The World Wars and Global Solidarity

HIAS would continue providing support in New York, on Ellis Island, and throughout the United States over the next few decades. But both the drastic immigration restrictions of the 1920s and the rising global anti-Semitism that culminated in the 1930s-1940s Nazi Party, the Holocaust, and the horrific refugee crisis it produced, meant that fewer Jewish immigrants were able to make it to the U.S. during those decades. In response, HIAS partnered with a number of other organizations to open a new European and eventually global organization, HICEM, which would help more than 250,000 refugees escape the Nazis and resettle hundreds of thousands across the world in the late 1940s. This global organization and effort exemplified Jewish resilience as a worldwide community, but also pushed the United States to defend human rights at home and abroad, an effort that helped produce the United Nations’ 1948 Universal Declaration of Human Rights.
The 1965 Immigration Act and an Inclusive America


HIAS continued to serve those global communities for the remainder of the 20th century and into the 21st century. But it has never abandoned its foundational purpose of supporting and advocating for immigrants to the U.S., and indeed has only amplified those efforts.

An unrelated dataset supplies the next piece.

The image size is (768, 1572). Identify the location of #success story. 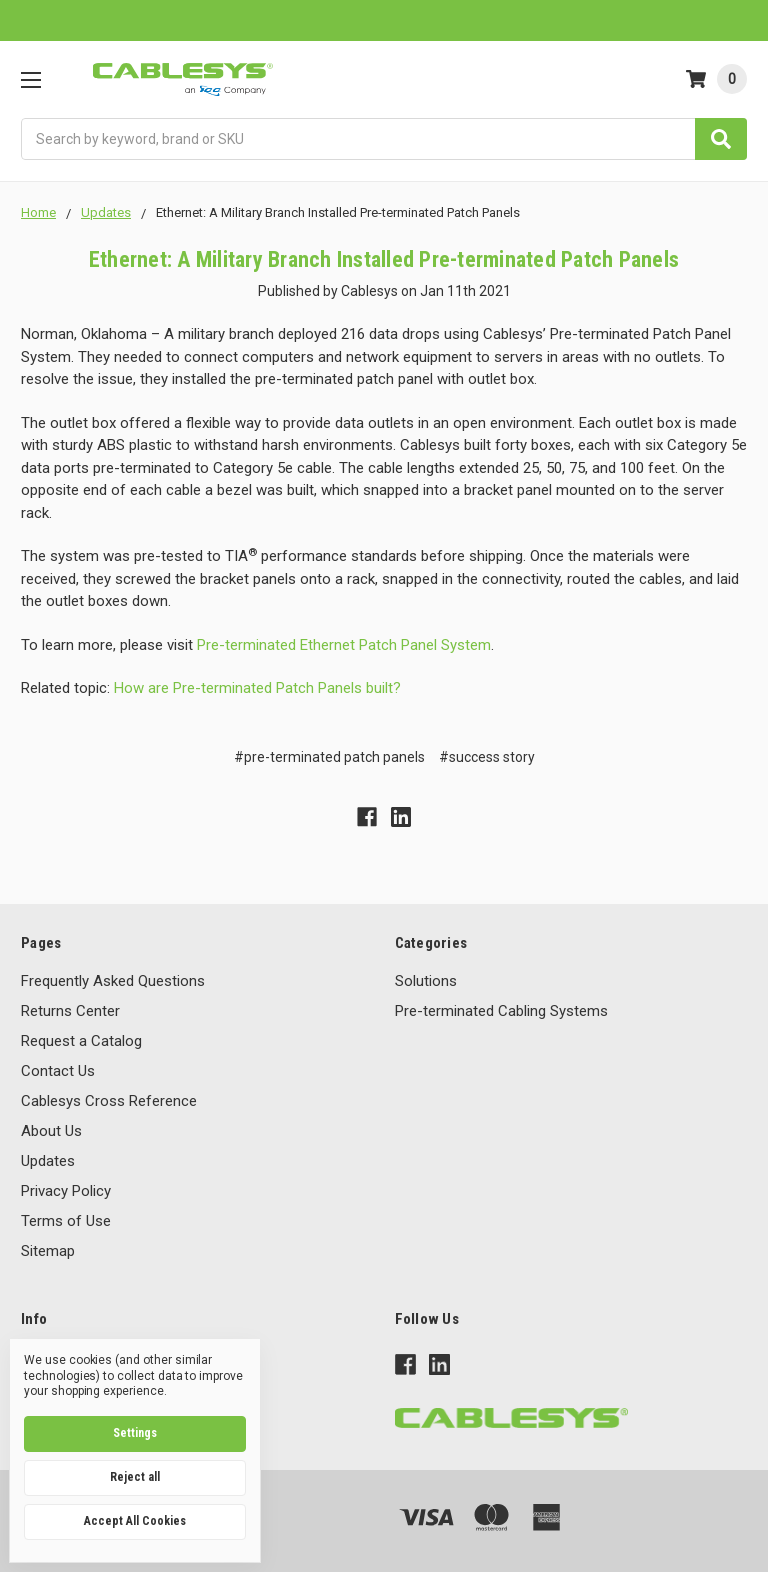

It did so for example as one of the most vocal organizations in the fight for the groundbreaking 1965 Immigration and Nationality Act, which reversed those decades of exclusionary policies and helped American immigration law reflect the nation’s diverse community. And it does so today through its support for not only all refugee communities, in America and around the world, but also for undocumented immigrants targeted by current deportation policies. In all those and many other ways, HIAS continues to push America to live up to its ideals and model core Jewish values like welcoming the stranger.